▸ **EXTRACTED MATERIAL**:
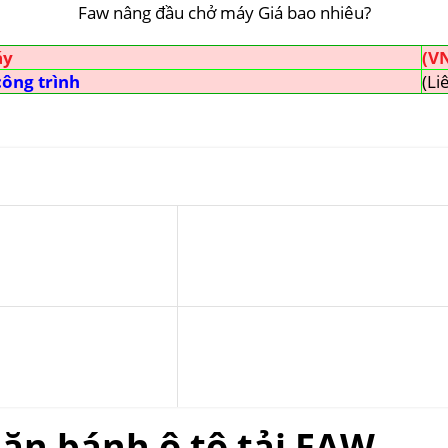
Faw nâng đầu chở máy Giá bao nhiêu?
áy
(V
ông trình
(Li
lăn bánh ô tô tải FAW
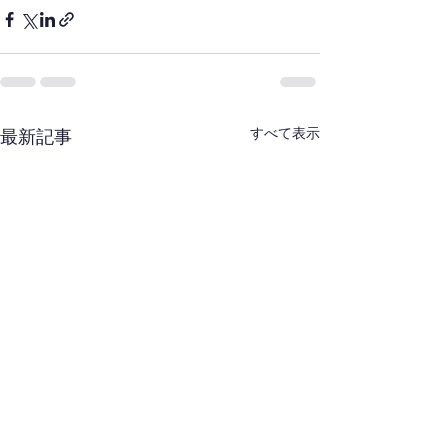
すべて表示
最新記事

▸ **WHAT THE EXERCISE ASKS**: Repeat the records above exactly, omitting every picture.

▸ **COMPLETED TASK**:
Faw nâng đầu chở máy Giá bao nhiêu?
áy
(V
ông trình
(Li
lăn bánh ô tô tải FAW
すべて表示
最新記事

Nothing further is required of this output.